→ **Work to be completed**
Say how many of the lines below hold "Leyla", writing the number and nothing more.

:: Supplied information

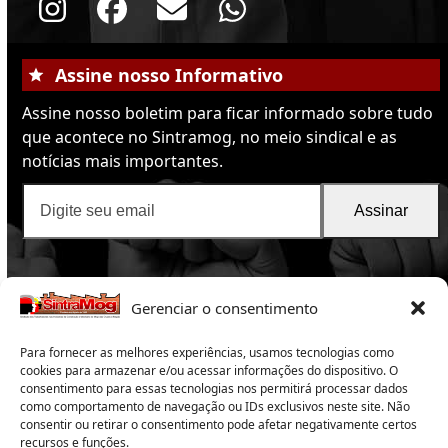
Instagram
Facebook
Email
Whatsapp
Assine nosso Informativo
Assine nosso boletim para ficar informado sobre tudo
que acontece no Sintramog, no meio sindical e as
notícias mais importantes.
Digite
Assinar
seu
email
Gerenciar o consentimento
Para fornecer as melhores experiências, usamos tecnologias como
cookies para armazenar e/ou acessar informações do dispositivo. O
consentimento para essas tecnologias nos permitirá processar dados
como comportamento de navegação ou IDs exclusivos neste site. Não
SintraMog
2025 -Sindicato dos Trabalhadores nas
consentir ou retirar o consentimento pode afetar negativamente certos
recursos e funções.
Indústrias da Construção e do Mobiliário de Mogi das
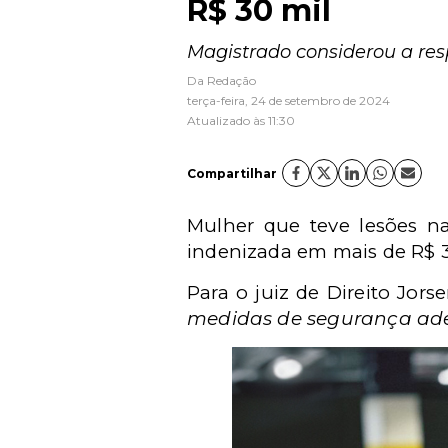
R$ 30 mil
Magistrado considerou a res
Da Redação
terça-feira, 24 de setembro de 2024
Atualizado às 11:30
Compartilhar
Mulher que teve lesões n
indenizada em mais de R$ 3
Para o juiz de Direito Jo
medidas de segurança adeq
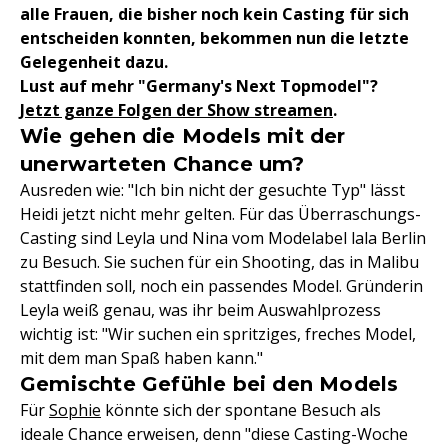
alle Frauen, die bisher noch kein Casting für sich
entscheiden konnten, bekommen nun die letzte
Gelegenheit dazu.
Lust auf mehr "Germany's Next Topmodel"?
Jetzt ganze Folgen der Show streamen
.
Wie gehen die Models mit der
unerwarteten Chance um?
Ausreden wie: "Ich bin nicht der gesuchte Typ" lässt
Heidi jetzt nicht mehr gelten. Für das Überraschungs-
Casting sind Leyla und Nina vom Modelabel lala Berlin
zu Besuch. Sie suchen für ein Shooting, das in Malibu
stattfinden soll, noch ein passendes Model. Gründerin
Leyla weiß genau, was ihr beim Auswahlprozess
wichtig ist: "Wir suchen ein spritziges, freches Model,
mit dem man Spaß haben kann."
Gemischte Gefühle bei den Models
Für
Sophie
könnte sich der spontane Besuch als
ideale Chance erweisen, denn "diese Casting-Woche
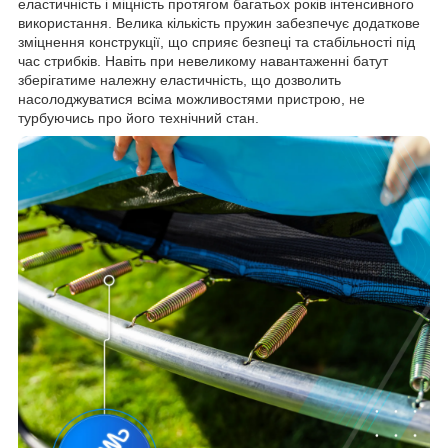
еластичність і міцність протягом багатьох років інтенсивного
використання. Велика кількість пружин забезпечує додаткове
зміцнення конструкції, що сприяє безпеці та стабільності під
час стрибків. Навіть при невеликому навантаженні батут
зберігатиме належну еластичність, що дозволить
насолоджуватися всіма можливостями пристрою, не
турбуючись про його технічний стан.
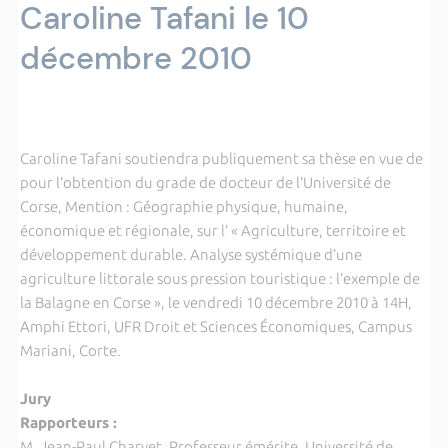
Caroline Tafani le 10
décembre 2010
Caroline Tafani soutiendra publiquement sa thèse en vue de
pour l’obtention du grade de docteur de l’Université de
Corse, Mention : Géographie physique, humaine,
économique et régionale, sur l’ « Agriculture, territoire et
développement durable. Analyse systémique d’une
agriculture littorale sous pression touristique : l’exemple de
la Balagne en Corse », le vendredi 10 décembre 2010 à 14H,
Amphi Ettori, UFR Droit et Sciences Économiques, Campus
Mariani, Corte.
Jury
Rapporteurs :
M. Jean-Paul Charvet, Professeur émérite, Université de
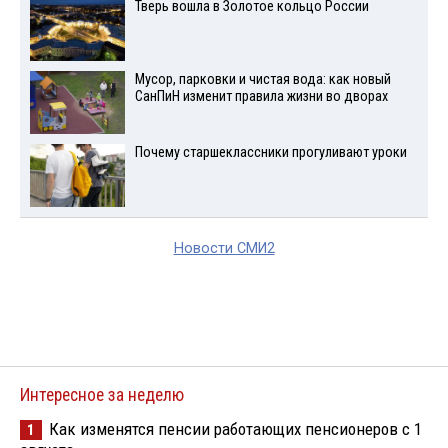
Тверь вошла в Золотое кольцо России
Мусор, парковки и чистая вода: как новый
СанПиН изменит правила жизни во дворах
Почему старшеклассники прогуливают уроки
Новости СМИ2
Интересное за неделю
Как изменятся пенсии работающих пенсионеров с 1
1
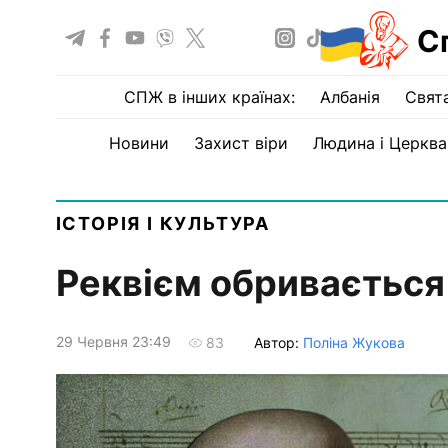
С
СПЖ в інших країнах:
Албанія
Свят
Новини
Захист віри
Людина і Церква
ІСТОРІЯ І КУЛЬТУРА
Реквієм обривається 
29 Червня 23:49
Автор:
Поліна Жукова
83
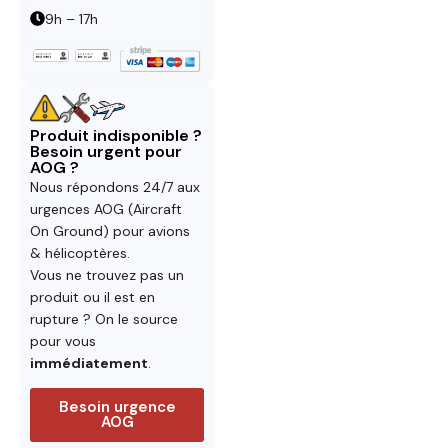
9h – 17h
Produit indisponible ?
Besoin urgent pour
AOG ?
Nous répondons 24/7 aux
urgences AOG (Aircraft
On Ground) pour avions
& hélicoptères.
Vous ne trouvez pas un
produit ou il est en
rupture ? On le source
pour vous
immédiatement
.
Besoin urgence
AOG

::::

→ **Task solution**
2